**PROBLEM TO SOLVE**
Report each line of the entries that contains the word "pada", copied in full.
*** Opening of DATA TO EXAMINE ***
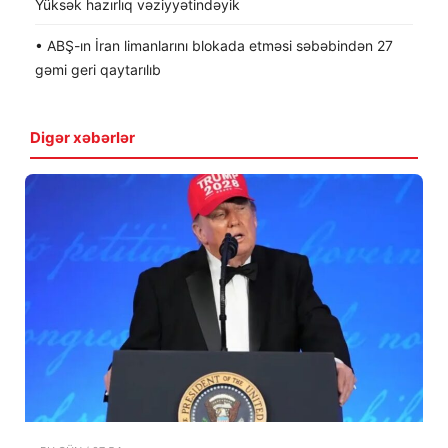
Yüksək hazırlıq vəziyyətindəyik
• ABŞ-ın İran limanlarını blokada etməsi səbəbindən 27
gəmi geri qaytarılıb
Digər xəbərlər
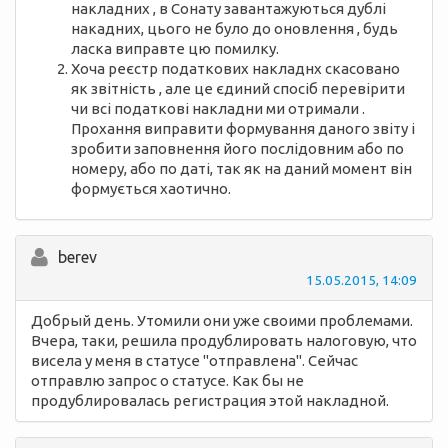
накладних , в Сонату завантажуються дублі
накадних, цього не було до оновлення , будь
ласка виправте цю помилку.
Хоча реєстр податкових накладнх скасовано
як звітність , але це єдиний спосіб перевірити
чи всі податкові накладни ми отримали .
Прохання виправити формування даного звіту і
зробити заповнення його послідовним або по
номеру, або по даті, так як на даний момент він
формується хаотично.
berev
15.05.2015, 14:09
Добрый день. Утомили они уже своими проблемами.
Вчера, таки, решила продублировать налоговую, что
висела у меня в статусе "отправлена". Сейчас
отправлю запрос о статусе. Как бы не
продублировалась регистрация этой накладной.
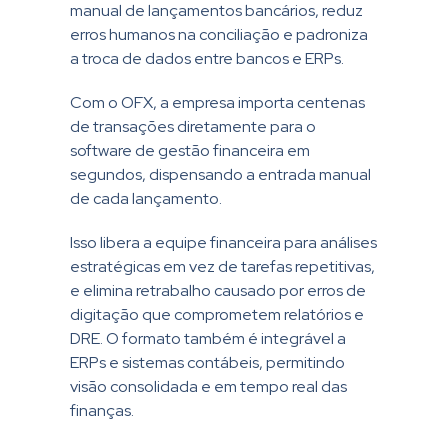
manual de lançamentos bancários, reduz
erros humanos na conciliação e padroniza
a troca de dados entre bancos e ERPs.
Com o OFX, a empresa importa centenas
de transações diretamente para o
software de gestão financeira em
segundos, dispensando a entrada manual
de cada lançamento.
Isso libera a equipe financeira para análises
estratégicas em vez de tarefas repetitivas,
e elimina retrabalho causado por erros de
digitação que comprometem relatórios e
DRE. O formato também é integrável a
ERPs e sistemas contábeis, permitindo
visão consolidada e em tempo real das
finanças.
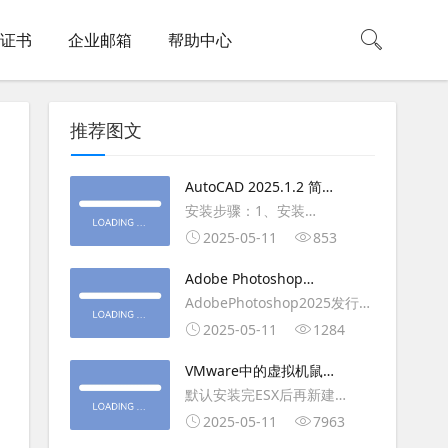
L证书
企业邮箱
帮助中心
推荐图文
AutoCAD 2025.1.2 简体
中文版（64位）破解版下
安装步骤：1、安装
载
AutoCAD_2025_Simplified_Chinese_Wi
2025-05-11
853
安装
Adobe Photoshop
AutoCAD_2025.1.2_Update3、
2025（v26.6.1）多语言
AdobePhotoshop2025发行
复制Crack里面的文件到
破解版下载
年：2025版本：26.6.1.7开发
2025-05-11
1284
AutoCAD安装目录里，覆盖同
人员：Adobe作者：M0nkrus
名文件4、完最低
VMware中的虚拟机鼠标
平台：WindowsX64界面语
移动缓慢,VMware虚拟机
默认安装完ESX后再新建
言：英语/匈牙利/匈牙利/越南/
卡顿慢,鼠标移动卡顿问题
WINDOWS虚拟主机，如
2025-05-11
7963
荷兰/印尼/西班牙/西班牙语/意
WIN2003，此时使用控制台去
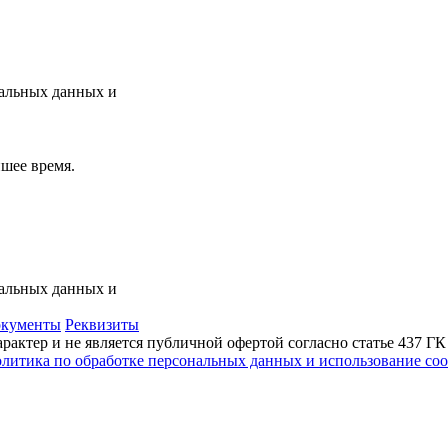
нальных данных и
шее время.
нальных данных и
кументы
Реквизиты
актер и не является публичной офертой согласно статье 437 Г
литика по обработке персональных данных и использование сoo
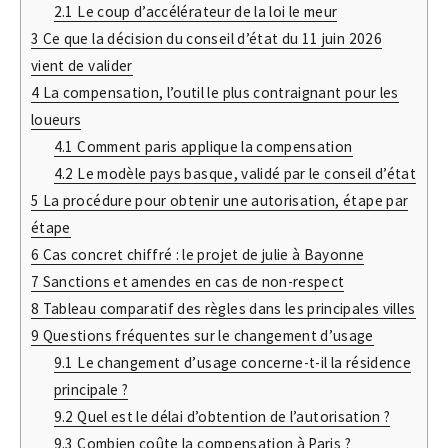
2.1
Le coup d’accélérateur de la loi le meur
3
Ce que la décision du conseil d’état du 11 juin 2026
vient de valider
4
La compensation, l’outil le plus contraignant pour les
loueurs
4.1
Comment paris applique la compensation
4.2
Le modèle pays basque, validé par le conseil d’état
5
La procédure pour obtenir une autorisation, étape par
étape
6
Cas concret chiffré : le projet de julie à Bayonne
7
Sanctions et amendes en cas de non-respect
8
Tableau comparatif des règles dans les principales villes
9
Questions fréquentes sur le changement d’usage
9.1
Le changement d’usage concerne-t-il la résidence
principale ?
9.2
Quel est le délai d’obtention de l’autorisation ?
9.3
Combien coûte la compensation à Paris ?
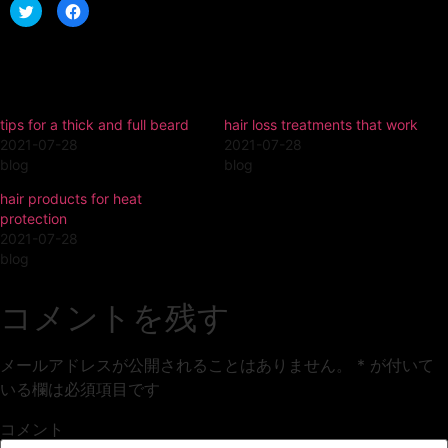
ク
Facebook
リ
で
ッ
共
ク
有
し
す
て
る
Twitter
に
関連
で
は
共
ク
有
リ
tips for a thick and full beard
hair loss treatments that work
(新
ッ
し
ク
2021-07-28
2021-07-28
い
し
ウ
て
blog
blog
ィ
く
ン
だ
hair products for heat
ド
さ
ウ
い
protection
で
(新
開
し
2021-07-28
き
い
blog
ま
ウ
す)
ィ
ン
ド
コメントを残す
ウ
で
開
き
ま
メールアドレスが公開されることはありません。
*
が付いて
す)
いる欄は必須項目です
コメント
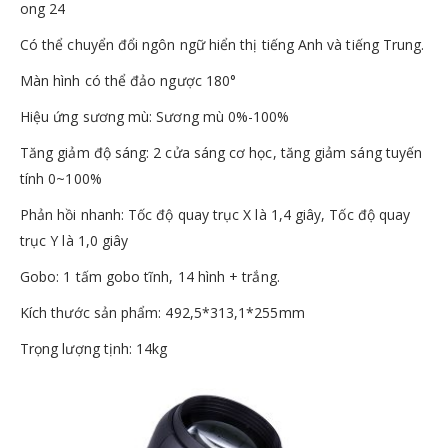
ong 24
Có thể chuyển đổi ngôn ngữ hiển thị tiếng Anh và tiếng Trung.
Màn hình có thể đảo ngược 180°
Hiệu ứng sương mù: Sương mù 0%-100%
Tăng giảm độ sáng: 2 cửa sáng cơ học, tăng giảm sáng tuyến
tính 0~100%
Phản hồi nhanh: Tốc độ quay trục X là 1,4 giây, Tốc độ quay
trục Y là 1,0 giây
Gobo: 1 tấm gobo tĩnh, 14 hình + trắng.
Kích thước sản phẩm: 492,5*313,1*255mm
Trọng lượng tịnh: 14kg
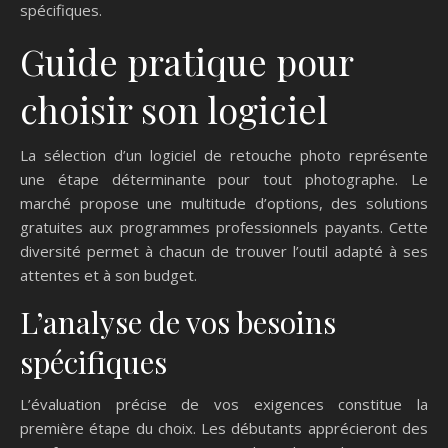
spécifiques.
Guide pratique pour
choisir son logiciel
La sélection d’un logiciel de retouche photo représente
une étape déterminante pour tout photographe. Le
marché propose une multitude d’options, des solutions
gratuites aux programmes professionnels payants. Cette
diversité permet à chacun de trouver l’outil adapté à ses
attentes et à son budget.
L’analyse de vos besoins
spécifiques
L’évaluation précise de vos exigences constitue la
première étape du choix. Les débutants apprécieront des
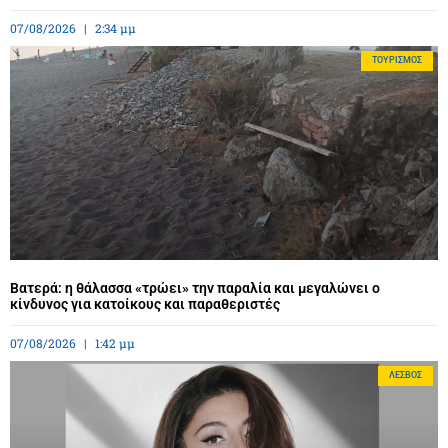
07/08/2026
2:34 μμ
ΤΟΥΡΙΣΜΌΣ
Βατερά: η θάλασσα «τρώει» την παραλία και μεγαλώνει ο
κίνδυνος για κατοίκους και παραθεριστές
07/08/2026
1:42 μμ
ΛΈΣΒΟΣ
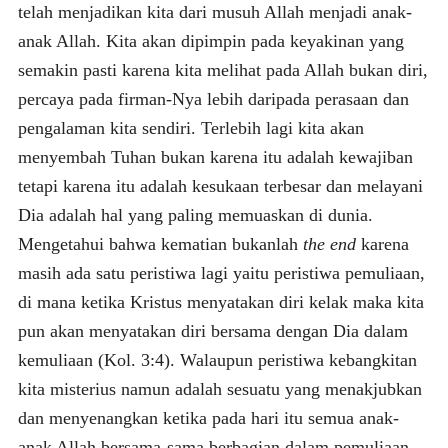
telah menjadikan kita dari musuh Allah menjadi anak-
anak Allah. Kita akan dipimpin pada keyakinan yang
semakin pasti karena kita melihat pada Allah bukan diri,
percaya pada firman-Nya lebih daripada perasaan dan
pengalaman kita sendiri. Terlebih lagi kita akan
menyembah Tuhan bukan karena itu adalah kewajiban
tetapi karena itu adalah kesukaan terbesar dan melayani
Dia adalah hal yang paling memuaskan di dunia.
Mengetahui bahwa kematian bukanlah
the end
karena
masih ada satu peristiwa lagi yaitu peristiwa pemuliaan,
di mana ketika Kristus menyatakan diri kelak maka kita
pun akan menyatakan diri bersama dengan Dia dalam
kemuliaan (Kol. 3:4). Walaupun peristiwa kebangkitan
kita misterius namun adalah sesuatu yang menakjubkan
dan menyenangkan ketika pada hari itu semua anak-
anak Allah bersama-sama berbagian dalam pemuliaan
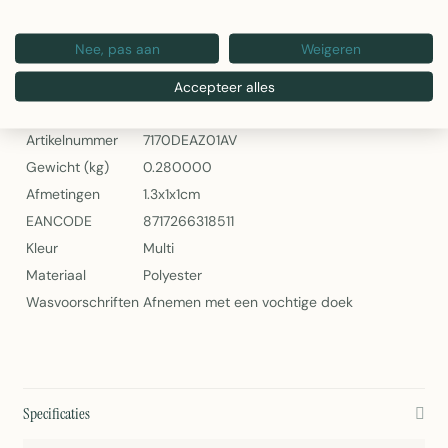
Artikelnummer: 7170DEAZ01AV
Nee, pas aan
Weigeren
2Lif Banner Palms — Tropische Wanddecoratie
Specificaties
Accepteer alles
Artikelnummer
7170DEAZ01AV
Gewicht (kg)
0.280000
Afmetingen
1.3x1x1cm
EANCODE
8717266318511
Kleur
Multi
Materiaal
Polyester
Wasvoorschriften
Afnemen met een vochtige doek
Specificaties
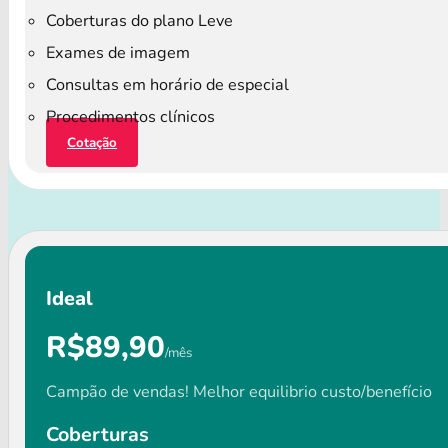
Coberturas do plano Leve
Exames de imagem
Consultas em horário de especial
Procedimentos clínicos
Cotação
Ideal
R$89,90
/mês
Campão de vendas! Melhor equilibrio custo/benefício
Coberturas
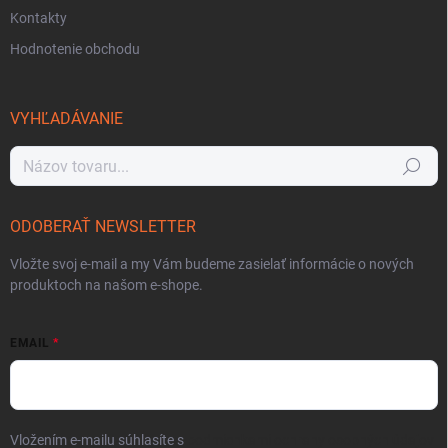
Kontakty
Hodnotenie obchodu
VYHĽADÁVANIE
Hľadať
ODOBERAŤ NEWSLETTER
Vložte svoj e-mail a my Vám budeme zasielať informácie o nových
produktoch na našom e-shope.
EMAIL
Vložením e-mailu súhlasíte s
podmienkami ochrany osobných údajov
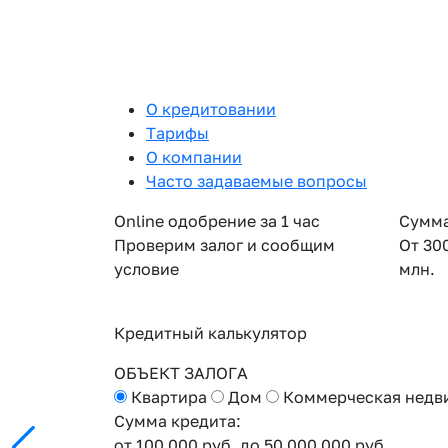
О кредитовании
Тарифы
О компании
Часто задаваемые вопросы
Online одобрение за 1 час
Сумма
Проверим залог и сообщим
От 30
условие
млн.
Кредитный калькулятор
ОБЪЕКТ ЗАЛОГА
Квартира
Дом
Коммерческая недв
Сумма кредита:
от 100 000 руб.
до 50 000 000 руб.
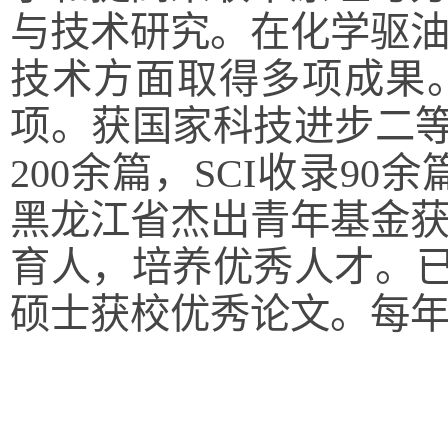
与技术研究。在化学驱
技术方面取得多项成果
项。获国家科技进步二等
200余篇，SCI收录9
黑龙江省杰出青年基金
育人，培养优秀人才。已
硕士获校优秀论文。每年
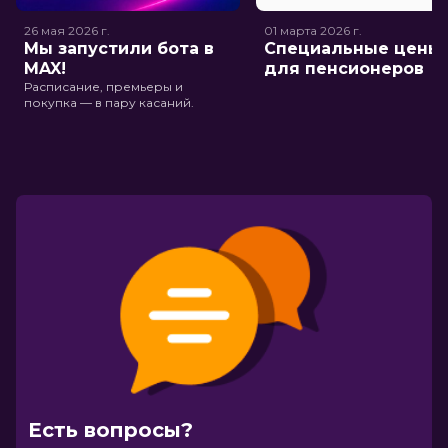
26 мая 2026
г.
01 марта 2026
г.
Мы запустили бота в
Специальные цены
MAX!
для пенсионеров
Расписание, премьеры и
покупка — в пару касаний.
Есть вопросы?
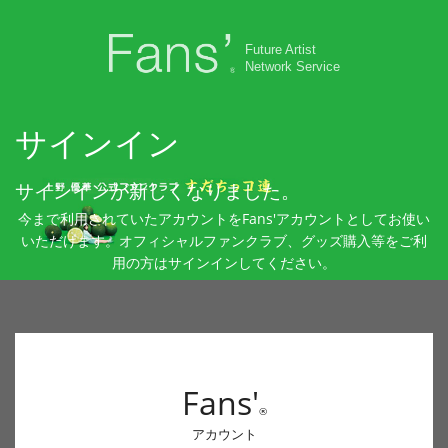
Future Artist
Network Service
サインイン
サインインが新しくなりました。
今まで利用されていたアカウントをFans'アカウントとしてお使い
いただけます。オフィシャルファンクラブ、グッズ購入等をご利
用の方はサインインしてください。
Fans'
®
アカウント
*** Close of DATA TO EXAMINE ***
**ANSWER TO THE EXERCISE**
anak Allah. Kita akan dipimpin pada keyakinan yang
semakin pasti karena kita melihat pada Allah bukan diri,
percaya pada firman-Nya lebih daripada perasaan dan
dan menyenangkan ketika pada hari itu semua anak-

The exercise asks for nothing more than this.